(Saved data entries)

* * * * * * *

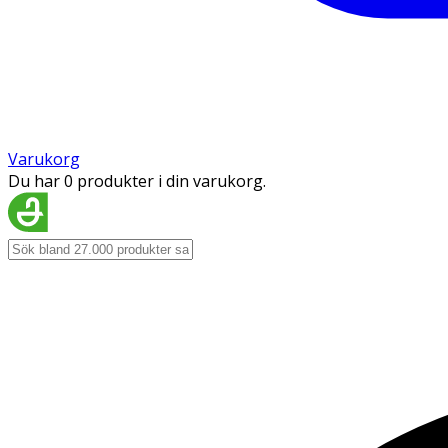
Varukorg
Du har 0 produkter i din varukorg.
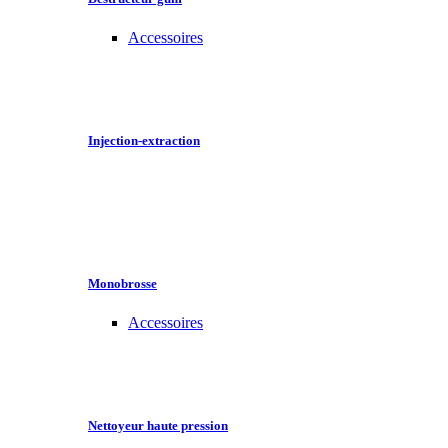
Accessoires
Injection-extraction
Monobrosse
Accessoires
Nettoyeur haute pression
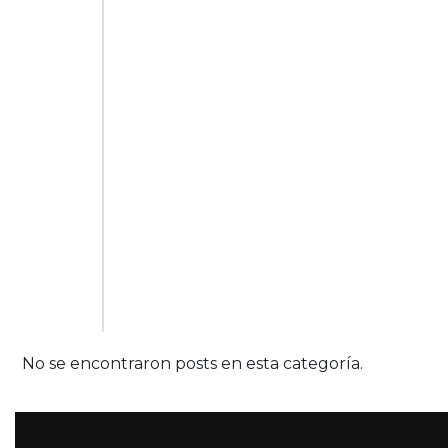
No se encontraron posts en esta categoría.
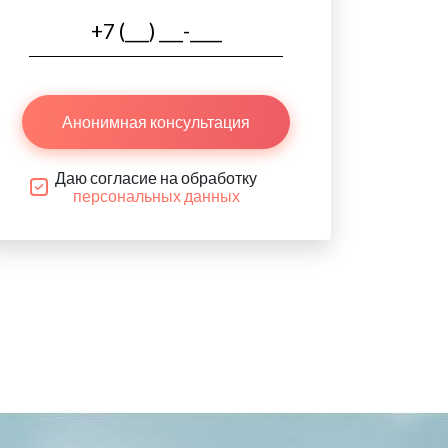
Анонимная консультация
Даю согласие на обработку
персональных данных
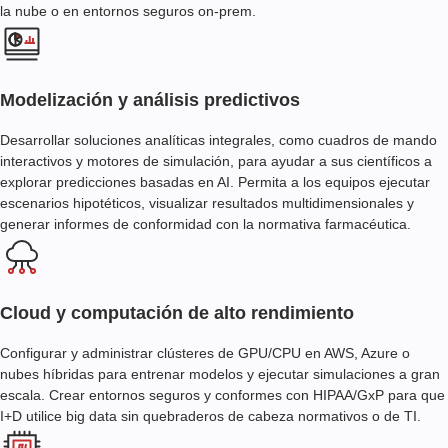
la nube o en entornos seguros on-prem.
Modelización y análisis predictivos
Desarrollar soluciones analíticas integrales, como cuadros de mando
interactivos y motores de simulación, para ayudar a sus científicos a
explorar predicciones basadas en AI. Permita a los equipos ejecutar
escenarios hipotéticos, visualizar resultados multidimensionales y
generar informes de conformidad con la normativa farmacéutica.
Cloud y computación de alto rendimiento
Configurar y administrar clústeres de GPU/CPU en AWS, Azure o
nubes híbridas para entrenar modelos y ejecutar simulaciones a gran
escala. Crear entornos seguros y conformes con HIPAA/GxP para que
I+D utilice big data sin quebraderos de cabeza normativos o de TI.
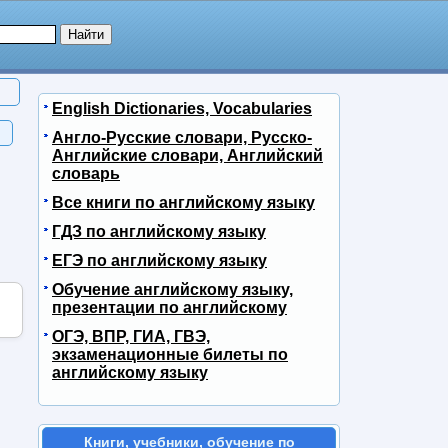
English Dictionaries, Vocabularies
Англо-Русские словари, Русско-
Английские словари, Английский
словарь
Все книги по английскому языку
ГДЗ по английскому языку
ЕГЭ по английскому языку
Обучение английскому языку,
презентации по английскому
ОГЭ, ВПР, ГИА, ГВЭ,
экзаменационные билеты по
английскому языку
Книги, учебники, обучение по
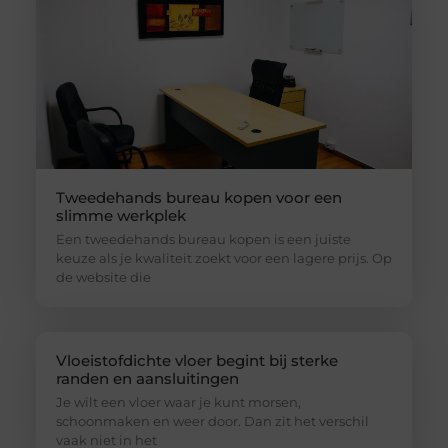
Tweedehands bureau kopen voor een
slimme werkplek
Een tweedehands bureau kopen is een juiste
keuze als je kwaliteit zoekt voor een lagere prijs. Op
de website die
Vloeistofdichte vloer begint bij sterke
randen en aansluitingen
Je wilt een vloer waar je kunt morsen,
schoonmaken en weer door. Dan zit het verschil
vaak niet in het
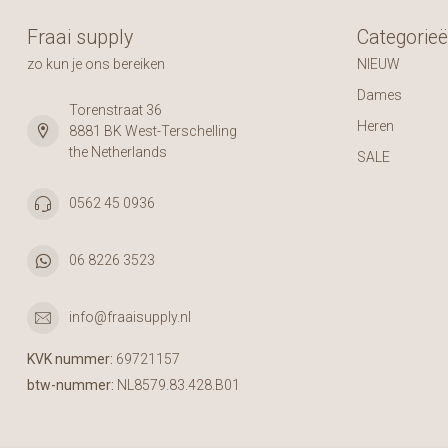
Fraai supply
Categorie
zo kun je ons bereiken
NIEUW
Dames
Torenstraat 36
Heren
8881 BK West-Terschelling
the Netherlands
SALE
0562 45 0936
06 8226 3523
info@fraaisupply.nl
KVK nummer:
69721157
btw-nummer:
NL8579.83.428.B01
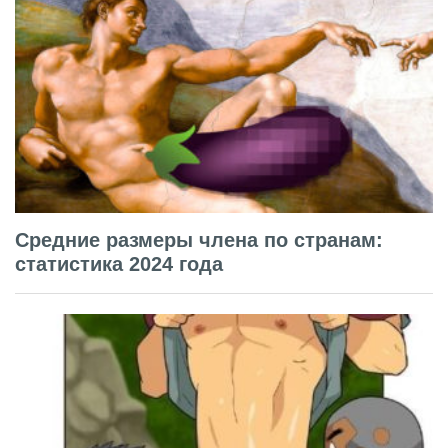
Средние размеры члена по странам:
статистика 2024 года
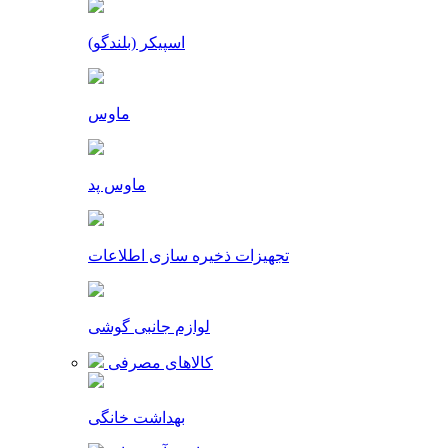
اسپیکر (بلندگو)
ماوس
ماوس پد
تجهیزات ذخیره سازی اطلاعات
لوازم جانبی گوشی
کالاهای مصرفی
بهداشت خانگی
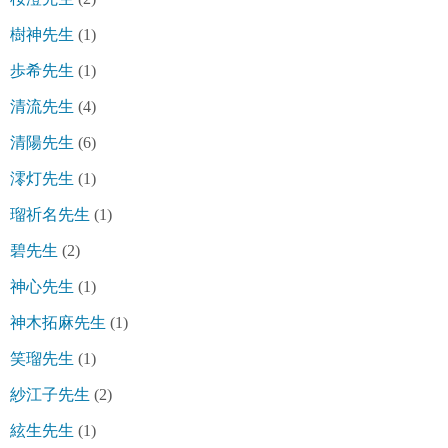
樹神先生
(1)
歩希先生
(1)
清流先生
(4)
清陽先生
(6)
澪灯先生
(1)
瑠祈名先生
(1)
碧先生
(2)
神心先生
(1)
神木拓麻先生
(1)
笑瑠先生
(1)
紗江子先生
(2)
絃生先生
(1)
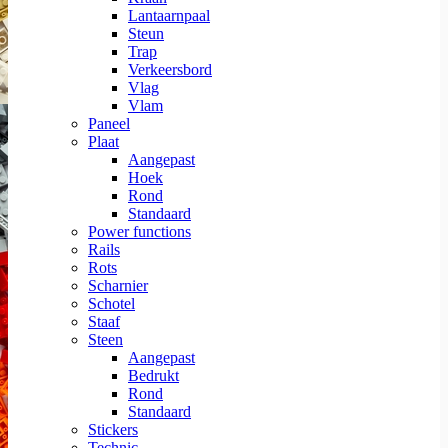
Lantaarnpaal
Steun
Trap
Verkeersbord
Vlag
Vlam
Paneel
Plaat
Aangepast
Hoek
Rond
Standaard
Power functions
Rails
Rots
Scharnier
Schotel
Staaf
Steen
Aangepast
Bedrukt
Rond
Standaard
Stickers
Technic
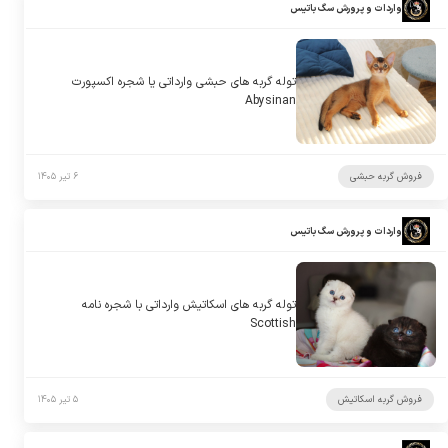
واردات و پرورش سگ باتیس
توله گربه های حبشی وارداتی یا شجره اکسپورت
Abysinan
فروش گربه حبشی
۶ تیر ۱۴۰۵
واردات و پرورش سگ باتیس
توله گربه های اسکاتیش وارداتی با شجره نامه
Scottish
فروش گربه اسکاتیش
۵ تیر ۱۴۰۵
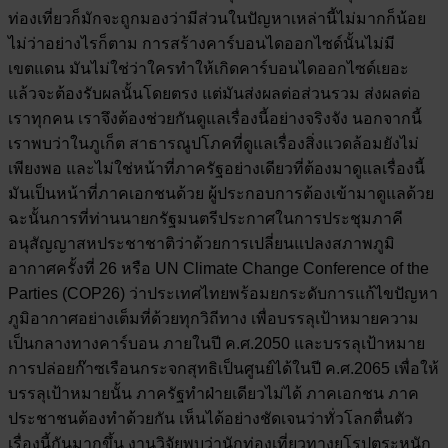
ท่องเที่ยวก็มักจะถูกมองว่ามีส่วนในปัญหาเหล่านี้ไม่มากก็น้อย
ไม่ว่าอย่างไรก็ตาม การสร้างคาร์บอนไดออกไซด์นั้นไม่มี
เขตแดน มันไม่ใช่ว่าใครทำให้เกิดคาร์บอนไดออกไซด์เยอะ
แล้วจะต้องรับผลนั้นโดยตรง แต่มันส่งผลต่อส่วนรวม ส่งผลต่อ
เราทุกคน เราจึงต้องช่วยกันดูแลเรื่องนี้อย่างจริงจัง นอกจากนี้
เราพบว่าในภูเก็ต สาธารณูปโภคที่ดูแลเรื่องสิ่งแวดล้อมยังไม่
เพียงพอ และไม่ใช่หน้าที่ภาครัฐอย่างเดียวที่ต้องมาดูแลเรื่องนี้
มันเป็นหน้าที่ภาคเอกชนด้วย ผู้ประกอบการต้องเข้ามาดูแลด้วย
ฉะนั้นการที่ท่านนายกรัฐมนตรีประกาศในการประชุมภาคี
อนุสัญญาสหประชาชาติว่าด้วยการเปลี่ยนแปลงสภาพภูมิ
อากาศครั้งที่ 26 หรือ UN Climate Change Conference of the
Parties (COP26) ว่าประเทศไทยพร้อมยกระดับการแก้ไขปัญหา
ภูมิอากาศอย่างเต็มที่ด้วยทุกวิถีทาง เพื่อบรรลุเป้าหมายความ
เป็นกลางทางคาร์บอน ภายในปี ค.ศ.2050 และบรรลุเป้าหมาย
การปล่อยก๊าซเรือนกระจกสุทธิเป็นศูนย์ได้ในปี ค.ศ.2065 เพื่อให้
บรรลุเป้าหมายนั้น ภาครัฐทำฝ่ายเดียวไม่ได้ ภาคเอกชน ภาค
ประชาชนต้องทำด้วยกัน เห็นได้อย่างชัดเจนว่าทั่วโลกตื่นตัว
เรื่องนี้กันมากขึ้น งานวิจัยพบว่านักท่องเที่ยวทางยุโรปตระหนัก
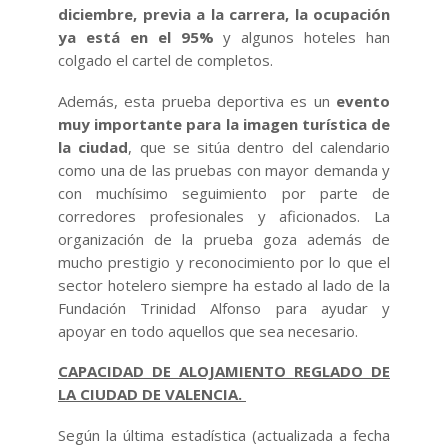
diciembre, previa a la carrera, la ocupación
ya está en el 95%
y algunos hoteles han
colgado el cartel de completos.
Además, esta prueba deportiva es un
evento
muy importante para la imagen turística de
la ciudad
, que se sitúa dentro del calendario
como una de las pruebas con mayor demanda y
con muchísimo seguimiento por parte de
corredores profesionales y aficionados. La
organización de la prueba goza además de
mucho prestigio y reconocimiento por lo que el
sector hotelero siempre ha estado al lado de la
Fundación Trinidad Alfonso para ayudar y
apoyar en todo aquellos que sea necesario.
CAPACIDAD DE ALOJAMIENTO REGLADO DE
LA CIUDAD DE VALENCIA.
Según la última estadística (actualizada a fecha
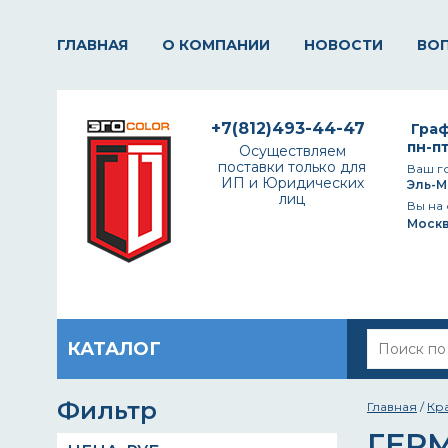
ГЛАВНАЯ
О КОМПАНИИ
НОВОСТИ
ВО
+7(812)493-44-47
Граф
пн-пт
Осуществляем
поставки только для
Ваш г
ИП и Юридических
Эль-М
лиц
Вы на 
Моск
КАТАЛОГ
Фильтр
Главная
/
Кр
ГЕР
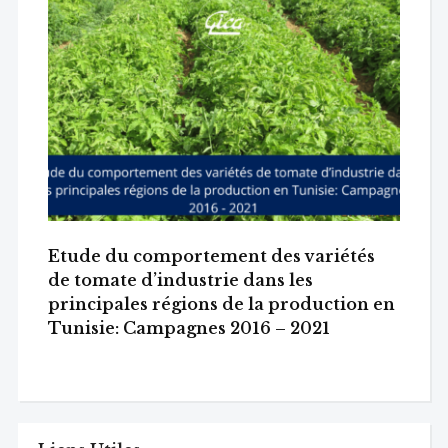
Etude du comportement des variétés
de tomate d’industrie dans les
principales régions de la production en
Tunisie: Campagnes 2016 – 2021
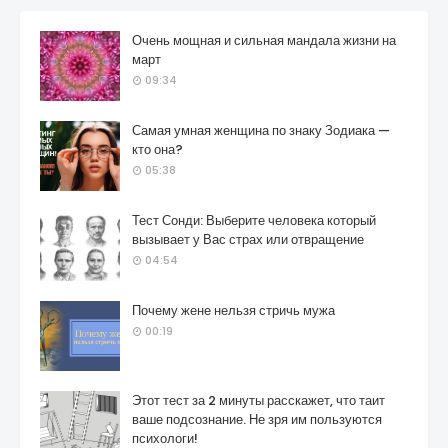
Очень мощная и сильная мандала жизни на
март
09:34
Самая умная женщина по знаку Зодиака —
кто она?
05:38
Тест Сонди: Выберите человека который
вызывает у Вас страх или отвращение
04:54
Почему жене нельзя стричь мужа
00:19
Этот тест за 2 минуты расскажет, что таит
ваше подсознание. Не зря им пользуются
психологи!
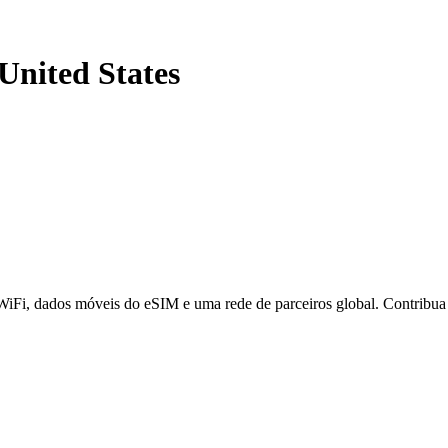
 United States
 WiFi, dados móveis do eSIM e uma rede de parceiros global. Contribu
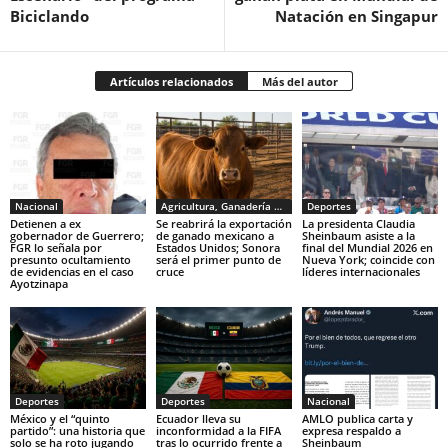
Biciclando
Natación en Singapur
Artículos relacionados
Más del autor
Nacional
Agricultura, Ganadería y Pesca
Deportes
Detienen a ex
Se reabrirá la exportación
La presidenta Claudia
gobernador de Guerrero;
de ganado mexicano a
Sheinbaum asiste a la
FGR lo señala por
Estados Unidos; Sonora
final del Mundial 2026 en
presunto ocultamiento
será el primer punto de
Nueva York; coincide con
de evidencias en el caso
cruce
líderes internacionales
Ayotzinapa
Deportes
Deportes
Nacional
México y el “quinto
Ecuador lleva su
AMLO publica carta y
partido”: una historia que
inconformidad a la FIFA
expresa respaldo a
solo se ha roto jugando
tras lo ocurrido frente a
Sheinbaum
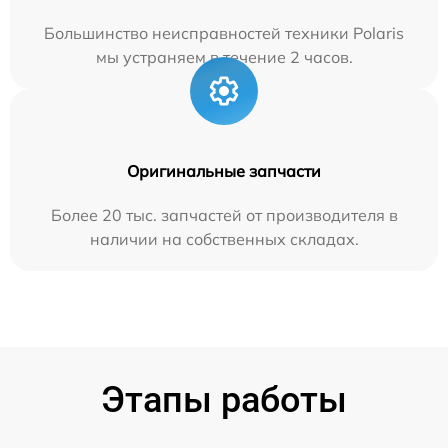
Большинство неисправностей техники Polaris
мы устраняем в течение 2 часов.
Оригинальные запчасти
Более 20 тыс. запчастей от производителя в
наличии на собственных складах.
Этапы работы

* * * * * * *

* **PROBLEM TO SOLVE**
Once the line with "Самая умная женщина по знаку Зодиака —" has been found above, output that line and every later line exactly, stopping after the line with "gobernador de Guerrero;", and omit the pictures.

* **OUTPUT OF THE EXERCISE**
Самая умная женщина по знаку Зодиака —
кто она?
05:38
Тест Сонди: Выберите человека который
вызывает у Вас страх или отвращение
04:54
Почему жене нельзя стричь мужа
00:19
Этот тест за 2 минуты расскажет, что таит
ваше подсознание. Не зря им пользуются
психологи!
 United States
 WiFi, dados móveis do eSIM e uma rede de parceiros global. Contribu
Biciclando
Natación en Singapur
Artículos relacionados
Más del autor
Nacional
Agricultura, Ganadería y Pesca
Deportes
Detienen a ex
Se reabrirá la exportación
La presidenta Claudia
gobernador de Guerrero;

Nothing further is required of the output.